Como en aquella pelea por la constituyente misionera, también en Catamarca Kirchner cree estar librando una batalla estratégica. Derrotar al obispo Joaquín Piña era doblegar al cardenal Jorge Bergoglio, así como hacer caer al Frente Cívico de Eduardo Brizuela del Moral significaría, este domingo, vencer a Julio Cobos. Para los esquemas mentales del ex presidente, la existencia de un enemigo oculto, cifrado, fantasmagórico puede resultar mucho más cautivante que la de un adversario explícito y visible. Tal vez por eso lo atrapa Catamarca.

Que Piña haya sido una metáfora eficiente de Bergoglio importa tan poco como que Cobos lo sea del gobernador catamarqueño. En rigor, Brizuela evitó por todos los medios que el vicepresidente apareciera por la provincia. Cree que va a ganar por sus propios méritos y no quiere que nadie se atribuya esa victoria. La hora de Cobos será, si llega el caso, la noche de mañana. Pero Kirchner ignora estos pliegues y prefiere pensar que, atravesando el cuerpo de Brizuela, su lanza se hundirá en el de Cobos.

Como en Misiones, no reparó en gastos. Catamarca ha sido en estos días el escenario de un clientelismo obsceno. A las dispendiosas visitas de Alicia Kirchner (Acción Social), José López (Obras Públicas), Claudio Morresi (Deportes) o Jorge Mayoral (Minería) se le agregó la de Amado Boudou, quien, como su antecesor Sergio Massa, en 2006, junto a Rovira, también debió prodigarse en la campaña. Boudou deberá demostrar algún día que está administrando los ahorros previsionales mejor que las malditas AFJP.

Sin embargo, el récord misionero fue superado: Kirchner encomendó al intendente de José C. Paz, Mario Ishii, que transfiriera al Noroeste la tecnología electoral del conurbano. Según varios beneficiarios de Ishii, en el comando del Frente para la Victoria se pueden conseguir por estas horas 1000 pesos contra la promesa de movilizar, mañana, 30 empadronados. Gastos de transporte. Nadie sabe cuántos votos se consiguen con estas malas artes.
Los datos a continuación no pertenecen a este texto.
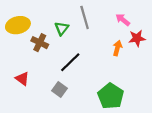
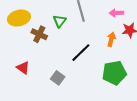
pink arrow: (123, 20) -> (116, 13), turned -40
black line: (70, 62) -> (81, 53), moved
green pentagon: (111, 96) -> (114, 73), moved, turned 30

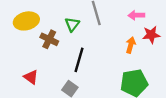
black line: (81, 53) -> (79, 60), moved, turned -30

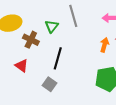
red triangle: (31, 77) -> (22, 66), moved

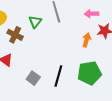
black line: (58, 58) -> (58, 76), moved

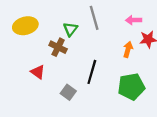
brown cross: (15, 35) -> (58, 47), moved
black line: (58, 76) -> (92, 72), moved

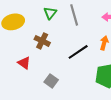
green triangle: (70, 29) -> (50, 13), moved
black line: (92, 72) -> (78, 52), moved, turned 40

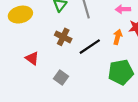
brown cross: (42, 41) -> (63, 37), moved

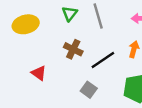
gray square: (61, 78) -> (89, 90), moved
Pero seguro se pierden de a miles entre los televidentes que, aquí o allá, contemplan la tropelía.

Hay otra diferencia con Misiones, la precursora: en Catamarca, el Frente Cívico incurre en las mismas desviaciones. Todo el aparato provincial fue puesto al servicio de las urgencias electorales de Brizuela. Un anillo al dedo para el médico Rubén Manzi, candidato de la Coalición Cívica, quien se empeña en recordar que Kirchner, Cobos y Brizuela integraron, hasta el voto no positivo, la misma familia.

Se sabrá mañana por la noche si Catamarca se parece a Misiones también por el resultado. Tal vez importe poco. Si el Frente para la Victoria consigue 8 bancas, 4 serán para hombres de Luis Barrionuevo. Si consigue 10, el sindicalista controlará 5, siempre y cuando no ingrese también su hermana, Liliana Barrionuevo, quien armó su propia lista porque -según jura- está peleada con "Luisito". Conclusión: el gobierno nacional está trabajando para poner la provincia en manos del duhaldismo. Es la paradoja mayor de Catamarca: para Kirchner, la victoria puede ser allí peor que la derrota. Otra manifestación, diría Borges, de "esa lógica peculiar que da el odio" .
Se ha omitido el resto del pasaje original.